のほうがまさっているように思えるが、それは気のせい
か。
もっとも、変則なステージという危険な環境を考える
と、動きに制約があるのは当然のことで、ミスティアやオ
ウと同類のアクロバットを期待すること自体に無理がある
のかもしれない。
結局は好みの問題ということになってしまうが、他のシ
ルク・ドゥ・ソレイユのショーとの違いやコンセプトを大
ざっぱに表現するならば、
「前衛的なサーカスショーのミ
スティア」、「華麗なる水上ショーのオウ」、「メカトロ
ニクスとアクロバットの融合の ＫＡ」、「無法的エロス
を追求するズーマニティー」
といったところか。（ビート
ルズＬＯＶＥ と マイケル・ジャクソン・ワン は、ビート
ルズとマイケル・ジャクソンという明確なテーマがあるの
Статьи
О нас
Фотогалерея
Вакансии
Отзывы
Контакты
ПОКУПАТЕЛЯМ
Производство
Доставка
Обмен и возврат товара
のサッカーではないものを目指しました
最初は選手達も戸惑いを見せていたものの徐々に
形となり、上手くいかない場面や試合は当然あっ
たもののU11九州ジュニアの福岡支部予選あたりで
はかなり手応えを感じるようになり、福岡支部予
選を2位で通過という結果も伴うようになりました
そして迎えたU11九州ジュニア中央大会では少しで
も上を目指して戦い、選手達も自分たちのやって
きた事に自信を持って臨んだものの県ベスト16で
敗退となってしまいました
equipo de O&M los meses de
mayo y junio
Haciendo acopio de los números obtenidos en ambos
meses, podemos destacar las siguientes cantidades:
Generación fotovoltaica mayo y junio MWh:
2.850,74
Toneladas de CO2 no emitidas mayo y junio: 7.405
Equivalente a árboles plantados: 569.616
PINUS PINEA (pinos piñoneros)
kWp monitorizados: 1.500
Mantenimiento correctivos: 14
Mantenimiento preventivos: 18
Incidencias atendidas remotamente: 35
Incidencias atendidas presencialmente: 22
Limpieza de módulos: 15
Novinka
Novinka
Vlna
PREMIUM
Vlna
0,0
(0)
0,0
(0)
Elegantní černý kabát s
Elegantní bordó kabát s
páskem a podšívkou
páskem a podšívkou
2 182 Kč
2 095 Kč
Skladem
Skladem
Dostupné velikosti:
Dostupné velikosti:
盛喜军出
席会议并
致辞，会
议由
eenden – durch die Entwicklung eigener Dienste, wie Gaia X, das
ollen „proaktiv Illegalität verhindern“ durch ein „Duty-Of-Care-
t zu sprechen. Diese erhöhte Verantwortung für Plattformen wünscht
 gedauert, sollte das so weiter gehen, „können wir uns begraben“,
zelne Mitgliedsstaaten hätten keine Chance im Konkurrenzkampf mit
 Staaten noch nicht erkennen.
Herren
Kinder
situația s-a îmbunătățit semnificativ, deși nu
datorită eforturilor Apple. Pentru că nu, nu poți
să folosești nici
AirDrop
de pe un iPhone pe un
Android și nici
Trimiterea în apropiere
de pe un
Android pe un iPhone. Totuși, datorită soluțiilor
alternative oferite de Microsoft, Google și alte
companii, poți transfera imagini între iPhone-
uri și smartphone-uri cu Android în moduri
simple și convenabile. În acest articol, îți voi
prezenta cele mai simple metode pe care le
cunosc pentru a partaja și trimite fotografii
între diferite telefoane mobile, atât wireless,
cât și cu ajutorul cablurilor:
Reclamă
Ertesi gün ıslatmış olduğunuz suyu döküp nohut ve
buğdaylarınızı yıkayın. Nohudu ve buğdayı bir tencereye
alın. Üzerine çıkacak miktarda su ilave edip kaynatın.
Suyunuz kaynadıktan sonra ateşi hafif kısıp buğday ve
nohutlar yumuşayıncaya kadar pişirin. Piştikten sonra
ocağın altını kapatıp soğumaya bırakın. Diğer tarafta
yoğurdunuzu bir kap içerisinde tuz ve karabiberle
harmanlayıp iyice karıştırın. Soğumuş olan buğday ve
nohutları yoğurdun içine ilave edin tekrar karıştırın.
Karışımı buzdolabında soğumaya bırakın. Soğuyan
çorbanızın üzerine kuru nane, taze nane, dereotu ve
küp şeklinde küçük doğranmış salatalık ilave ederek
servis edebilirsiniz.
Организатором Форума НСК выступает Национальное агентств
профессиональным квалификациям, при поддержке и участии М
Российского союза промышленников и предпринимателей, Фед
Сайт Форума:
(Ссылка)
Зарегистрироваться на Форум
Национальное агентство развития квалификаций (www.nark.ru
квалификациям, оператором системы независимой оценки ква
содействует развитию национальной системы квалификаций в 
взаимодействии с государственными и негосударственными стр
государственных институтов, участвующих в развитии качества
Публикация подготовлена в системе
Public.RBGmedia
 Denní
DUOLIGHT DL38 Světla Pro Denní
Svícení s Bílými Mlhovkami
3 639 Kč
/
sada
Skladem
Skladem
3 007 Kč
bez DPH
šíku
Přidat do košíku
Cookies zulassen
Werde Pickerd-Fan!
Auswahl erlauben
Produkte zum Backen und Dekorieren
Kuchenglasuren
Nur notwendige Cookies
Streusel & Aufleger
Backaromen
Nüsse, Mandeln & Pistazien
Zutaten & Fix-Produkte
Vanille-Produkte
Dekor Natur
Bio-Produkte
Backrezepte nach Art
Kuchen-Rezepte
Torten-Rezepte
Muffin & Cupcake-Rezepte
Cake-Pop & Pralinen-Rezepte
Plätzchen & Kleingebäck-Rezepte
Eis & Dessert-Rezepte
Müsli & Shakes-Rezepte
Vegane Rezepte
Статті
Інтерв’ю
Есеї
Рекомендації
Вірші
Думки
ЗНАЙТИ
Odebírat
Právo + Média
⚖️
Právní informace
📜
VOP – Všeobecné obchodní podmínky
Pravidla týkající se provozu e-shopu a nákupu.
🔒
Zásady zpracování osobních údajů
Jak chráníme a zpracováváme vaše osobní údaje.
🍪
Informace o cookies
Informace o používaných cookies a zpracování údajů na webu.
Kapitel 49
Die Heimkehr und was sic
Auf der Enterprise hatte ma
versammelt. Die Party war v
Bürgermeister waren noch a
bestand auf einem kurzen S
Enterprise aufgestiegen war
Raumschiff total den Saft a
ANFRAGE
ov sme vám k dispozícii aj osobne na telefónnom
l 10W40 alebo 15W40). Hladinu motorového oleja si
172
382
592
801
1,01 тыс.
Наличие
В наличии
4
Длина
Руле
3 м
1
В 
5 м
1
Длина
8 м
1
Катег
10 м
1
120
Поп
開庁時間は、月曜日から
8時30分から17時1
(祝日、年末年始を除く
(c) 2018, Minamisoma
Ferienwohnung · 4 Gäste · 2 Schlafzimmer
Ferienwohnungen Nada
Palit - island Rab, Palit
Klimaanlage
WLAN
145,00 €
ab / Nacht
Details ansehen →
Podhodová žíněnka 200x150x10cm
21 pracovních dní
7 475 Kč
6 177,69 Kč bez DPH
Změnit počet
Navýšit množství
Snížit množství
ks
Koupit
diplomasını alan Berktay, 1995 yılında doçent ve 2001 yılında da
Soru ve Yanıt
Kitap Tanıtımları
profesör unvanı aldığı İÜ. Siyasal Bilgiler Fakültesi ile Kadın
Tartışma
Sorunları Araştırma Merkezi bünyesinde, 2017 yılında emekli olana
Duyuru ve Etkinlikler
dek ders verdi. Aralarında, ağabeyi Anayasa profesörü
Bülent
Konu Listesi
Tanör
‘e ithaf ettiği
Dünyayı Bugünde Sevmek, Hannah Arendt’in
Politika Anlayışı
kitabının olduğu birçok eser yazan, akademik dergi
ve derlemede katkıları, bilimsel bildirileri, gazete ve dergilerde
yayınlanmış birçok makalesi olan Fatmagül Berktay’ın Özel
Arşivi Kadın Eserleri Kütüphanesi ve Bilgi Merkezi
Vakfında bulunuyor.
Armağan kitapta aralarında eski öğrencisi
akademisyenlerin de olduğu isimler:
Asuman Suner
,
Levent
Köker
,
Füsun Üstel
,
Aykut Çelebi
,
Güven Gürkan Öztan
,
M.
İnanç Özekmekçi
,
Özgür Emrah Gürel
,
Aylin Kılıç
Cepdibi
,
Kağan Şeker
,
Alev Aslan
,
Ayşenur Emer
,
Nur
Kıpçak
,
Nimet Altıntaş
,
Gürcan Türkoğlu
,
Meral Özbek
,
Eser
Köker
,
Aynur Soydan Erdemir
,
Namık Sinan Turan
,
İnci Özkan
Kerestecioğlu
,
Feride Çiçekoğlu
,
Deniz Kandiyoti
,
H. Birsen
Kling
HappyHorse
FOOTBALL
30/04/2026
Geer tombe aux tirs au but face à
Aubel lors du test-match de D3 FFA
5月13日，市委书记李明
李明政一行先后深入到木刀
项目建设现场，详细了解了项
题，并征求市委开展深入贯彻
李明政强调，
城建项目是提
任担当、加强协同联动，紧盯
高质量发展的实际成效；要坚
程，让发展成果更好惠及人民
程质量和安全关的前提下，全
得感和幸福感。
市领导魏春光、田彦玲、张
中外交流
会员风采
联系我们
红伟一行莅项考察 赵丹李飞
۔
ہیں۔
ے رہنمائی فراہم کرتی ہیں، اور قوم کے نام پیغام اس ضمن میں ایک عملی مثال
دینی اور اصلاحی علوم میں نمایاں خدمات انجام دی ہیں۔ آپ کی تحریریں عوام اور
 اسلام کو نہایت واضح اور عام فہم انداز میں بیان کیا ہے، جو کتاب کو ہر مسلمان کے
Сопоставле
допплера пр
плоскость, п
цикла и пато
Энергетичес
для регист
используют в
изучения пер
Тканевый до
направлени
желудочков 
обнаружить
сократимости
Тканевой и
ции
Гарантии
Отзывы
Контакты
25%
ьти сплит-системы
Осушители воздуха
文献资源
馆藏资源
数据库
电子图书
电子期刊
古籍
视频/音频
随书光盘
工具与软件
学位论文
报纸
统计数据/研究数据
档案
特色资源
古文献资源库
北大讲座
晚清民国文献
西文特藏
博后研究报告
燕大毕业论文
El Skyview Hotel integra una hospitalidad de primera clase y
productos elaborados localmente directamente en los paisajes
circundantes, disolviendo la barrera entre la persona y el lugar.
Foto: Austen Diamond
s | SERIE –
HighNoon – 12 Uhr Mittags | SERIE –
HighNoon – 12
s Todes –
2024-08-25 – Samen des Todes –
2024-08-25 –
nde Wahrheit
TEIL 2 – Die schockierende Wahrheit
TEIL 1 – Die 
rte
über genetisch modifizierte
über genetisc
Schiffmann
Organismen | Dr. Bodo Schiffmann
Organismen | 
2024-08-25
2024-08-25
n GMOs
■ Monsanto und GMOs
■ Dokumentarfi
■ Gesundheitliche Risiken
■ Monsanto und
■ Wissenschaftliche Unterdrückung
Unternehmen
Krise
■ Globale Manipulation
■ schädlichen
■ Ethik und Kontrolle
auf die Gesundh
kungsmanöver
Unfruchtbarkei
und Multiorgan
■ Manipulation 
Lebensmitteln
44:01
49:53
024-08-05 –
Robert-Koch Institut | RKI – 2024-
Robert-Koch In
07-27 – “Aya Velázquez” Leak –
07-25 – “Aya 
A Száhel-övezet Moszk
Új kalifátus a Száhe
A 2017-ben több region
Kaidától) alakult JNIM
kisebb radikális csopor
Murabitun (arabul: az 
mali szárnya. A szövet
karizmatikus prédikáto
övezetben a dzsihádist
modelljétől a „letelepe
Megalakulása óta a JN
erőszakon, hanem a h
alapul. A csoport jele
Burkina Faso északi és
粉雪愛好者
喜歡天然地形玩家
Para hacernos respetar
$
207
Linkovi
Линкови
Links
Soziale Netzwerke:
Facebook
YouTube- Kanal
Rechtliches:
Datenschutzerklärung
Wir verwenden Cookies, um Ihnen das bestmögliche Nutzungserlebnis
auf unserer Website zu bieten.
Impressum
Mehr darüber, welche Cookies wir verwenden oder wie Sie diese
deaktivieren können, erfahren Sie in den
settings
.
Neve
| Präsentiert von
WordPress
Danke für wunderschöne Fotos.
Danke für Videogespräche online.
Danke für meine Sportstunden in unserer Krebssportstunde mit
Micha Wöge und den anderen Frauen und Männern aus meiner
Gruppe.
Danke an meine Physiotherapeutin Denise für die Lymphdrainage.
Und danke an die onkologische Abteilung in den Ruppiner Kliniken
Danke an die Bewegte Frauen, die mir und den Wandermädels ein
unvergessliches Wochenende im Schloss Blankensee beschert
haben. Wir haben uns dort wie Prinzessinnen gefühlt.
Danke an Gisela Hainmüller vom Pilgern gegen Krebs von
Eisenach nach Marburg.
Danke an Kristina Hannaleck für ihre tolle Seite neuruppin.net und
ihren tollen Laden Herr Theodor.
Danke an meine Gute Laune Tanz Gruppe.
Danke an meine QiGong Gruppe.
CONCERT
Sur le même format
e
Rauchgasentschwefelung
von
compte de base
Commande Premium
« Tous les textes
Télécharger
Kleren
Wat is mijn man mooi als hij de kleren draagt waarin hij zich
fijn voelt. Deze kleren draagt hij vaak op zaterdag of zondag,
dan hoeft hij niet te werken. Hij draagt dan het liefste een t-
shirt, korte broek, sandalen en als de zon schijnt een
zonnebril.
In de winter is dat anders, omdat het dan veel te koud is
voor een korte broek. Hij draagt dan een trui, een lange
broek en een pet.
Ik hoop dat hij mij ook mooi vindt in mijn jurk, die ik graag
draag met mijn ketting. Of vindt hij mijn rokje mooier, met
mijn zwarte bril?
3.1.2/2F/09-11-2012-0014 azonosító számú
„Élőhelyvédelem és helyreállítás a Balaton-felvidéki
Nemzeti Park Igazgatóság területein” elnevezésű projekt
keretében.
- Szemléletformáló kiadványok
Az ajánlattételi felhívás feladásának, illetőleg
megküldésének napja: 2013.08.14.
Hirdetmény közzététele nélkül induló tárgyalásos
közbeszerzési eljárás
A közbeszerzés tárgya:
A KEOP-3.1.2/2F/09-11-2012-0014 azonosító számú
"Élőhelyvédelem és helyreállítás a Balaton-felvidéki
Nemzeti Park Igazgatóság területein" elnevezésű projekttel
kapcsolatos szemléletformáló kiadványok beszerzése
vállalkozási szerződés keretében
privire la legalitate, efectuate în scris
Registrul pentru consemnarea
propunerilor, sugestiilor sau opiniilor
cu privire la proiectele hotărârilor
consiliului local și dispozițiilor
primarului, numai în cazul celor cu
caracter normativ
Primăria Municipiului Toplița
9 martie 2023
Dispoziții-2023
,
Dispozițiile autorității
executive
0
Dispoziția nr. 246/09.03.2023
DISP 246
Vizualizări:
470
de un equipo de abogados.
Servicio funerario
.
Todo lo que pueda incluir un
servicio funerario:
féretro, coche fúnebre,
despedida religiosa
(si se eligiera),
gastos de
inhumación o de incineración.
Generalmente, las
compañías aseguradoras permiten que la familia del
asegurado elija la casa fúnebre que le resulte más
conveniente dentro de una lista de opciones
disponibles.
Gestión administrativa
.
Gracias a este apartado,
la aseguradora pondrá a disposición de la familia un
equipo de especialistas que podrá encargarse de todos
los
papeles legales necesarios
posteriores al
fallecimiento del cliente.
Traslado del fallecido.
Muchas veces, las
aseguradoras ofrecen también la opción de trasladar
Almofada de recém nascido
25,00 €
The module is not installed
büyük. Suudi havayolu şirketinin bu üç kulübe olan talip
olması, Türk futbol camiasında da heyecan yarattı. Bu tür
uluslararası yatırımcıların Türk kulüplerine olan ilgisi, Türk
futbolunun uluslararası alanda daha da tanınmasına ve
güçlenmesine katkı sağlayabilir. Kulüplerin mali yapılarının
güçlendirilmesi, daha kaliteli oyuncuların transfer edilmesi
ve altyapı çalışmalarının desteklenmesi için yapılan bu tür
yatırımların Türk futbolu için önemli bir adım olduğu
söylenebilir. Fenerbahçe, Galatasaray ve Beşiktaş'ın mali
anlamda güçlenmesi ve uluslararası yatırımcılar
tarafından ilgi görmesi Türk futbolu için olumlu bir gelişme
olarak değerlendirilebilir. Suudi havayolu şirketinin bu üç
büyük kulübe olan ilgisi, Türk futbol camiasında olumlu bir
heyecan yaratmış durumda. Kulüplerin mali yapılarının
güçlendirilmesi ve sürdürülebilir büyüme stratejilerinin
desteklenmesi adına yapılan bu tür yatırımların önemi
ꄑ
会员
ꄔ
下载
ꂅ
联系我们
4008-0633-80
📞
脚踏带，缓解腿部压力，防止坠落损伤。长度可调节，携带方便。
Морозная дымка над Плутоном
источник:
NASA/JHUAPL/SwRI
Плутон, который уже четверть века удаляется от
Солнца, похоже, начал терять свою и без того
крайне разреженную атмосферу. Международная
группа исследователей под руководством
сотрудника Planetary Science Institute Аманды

■ ■ ■ ■ ■

Copy the lines above exactly, beginning at the line that has "kWp monitorizados: 1.500" and stopping after the line that has "companii, poți transfera", and omit the rest.

kWp monitorizados: 1.500
Mantenimiento correctivos: 14
Mantenimiento preventivos: 18
Incidencias atendidas remotamente: 35
Incidencias atendidas presencialmente: 22
Limpieza de módulos: 15
Novinka
Novinka
Vlna
PREMIUM
Vlna
0,0
(0)
0,0
(0)
Elegantní černý kabát s
Elegantní bordó kabát s
páskem a podšívkou
páskem a podšívkou
2 182 Kč
2 095 Kč
Skladem
Skladem
Dostupné velikosti:
Dostupné velikosti:
盛喜军出
席会议并
致辞，会
议由
eenden – durch die Entwicklung eigener Dienste, wie Gaia X, das
ollen „proaktiv Illegalität verhindern“ durch ein „Duty-Of-Care-
t zu sprechen. Diese erhöhte Verantwortung für Plattformen wünscht
 gedauert, sollte das so weiter gehen, „können wir uns begraben“,
zelne Mitgliedsstaaten hätten keine Chance im Konkurrenzkampf mit
 Staaten noch nicht erkennen.
Herren
Kinder
situația s-a îmbunătățit semnificativ, deși nu
datorită eforturilor Apple. Pentru că nu, nu poți
să folosești nici
AirDrop
de pe un iPhone pe un
Android și nici
Trimiterea în apropiere
de pe un
Android pe un iPhone. Totuși, datorită soluțiilor
alternative oferite de Microsoft, Google și alte
companii, poți transfera imagini între iPhone-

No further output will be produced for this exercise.